Beyond-Silicon Computing: Nano-Technologies, Nano-Design, and Nano-Systems

Abstract

AbstractFor decades, humankind has enjoyed the energy efficiency benefits of scaling transistors smaller and smaller, but these benefits are waning. In a worldwide effort to continue improving computing performance, many researchers are exploring a wide range of technology alternatives, ranging from new physics (spin-, magnetic-, tunneling-, and photonic-based devices) to new nanomaterials (carbon nanotubes, two-dimensional materials, superconductors) to new devices (non-volatile embedded memories, ferroelectric-based logic and memories, q-bits) to new systems, architectures, and integration techniques (advanced die- and wafer-stacking, monolithic three-dimensional (3D) integration, on-chip photonic interconnects). However, developing new technologies from the ground up is no simple task, and requires an end-to-end approach addressing many challenges along the way.

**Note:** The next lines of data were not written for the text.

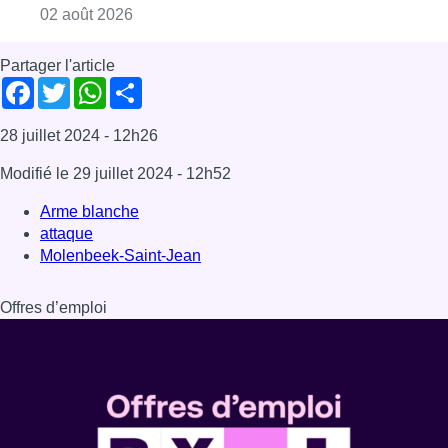
Consulter l'article "Thierry Dailly redevient 
02 août 2026
Partager l'article
Facebook
Twitter
WhatsApp
Share
28 juillet 2024
- 12h26
Modifié le
29 juillet 2024
- 12h52
Arme blanche
attaque
Molenbeek-Saint-Jean
Offres d’emploi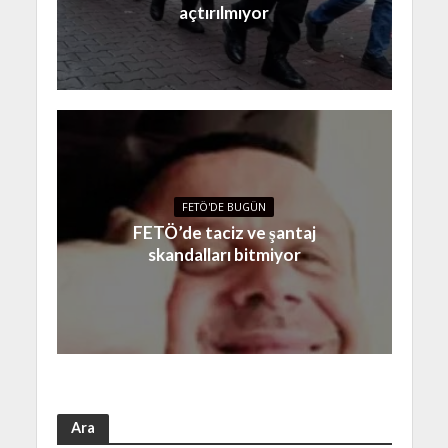
açtırılmıyor
FETÖ'DE BUGÜN
FETÖ’de taciz ve şantaj
skandalları bitmiyor
Ara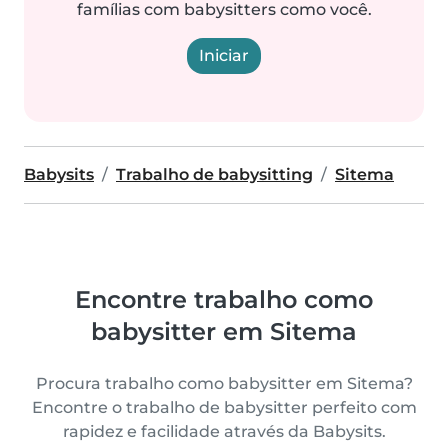
famílias com babysitters como você.
Iniciar
Babysits
Trabalho de babysitting
Sitema
Encontre trabalho como
babysitter em Sitema
Procura trabalho como babysitter em Sitema?
Encontre o trabalho de babysitter perfeito com
rapidez e facilidade através da Babysits.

First of all, a detailed analysis of the overall potential benefits of a new technology is essential; it can take years to bring a new technology to the level of maturity required for high-volume production, and so a team of researchers must ensure upfront that they are developing the right technologies for the right applications. For example, many emerging nanotechnologies are subject to nano-scale imperfections and variations in material properties—how does one overcome these challenges at a very-large scale? Will new design techniques be required? Will circuit and system designers even use the same approaches to designing next generation systems, or would an entirely different approach offer much better results? What level of investment will be required to develop these new technologies, designs, and systems, and at the end of the day, will the outcome be worth the effort? These are just examples of the some of the major questions that are essential to consider as early as possible.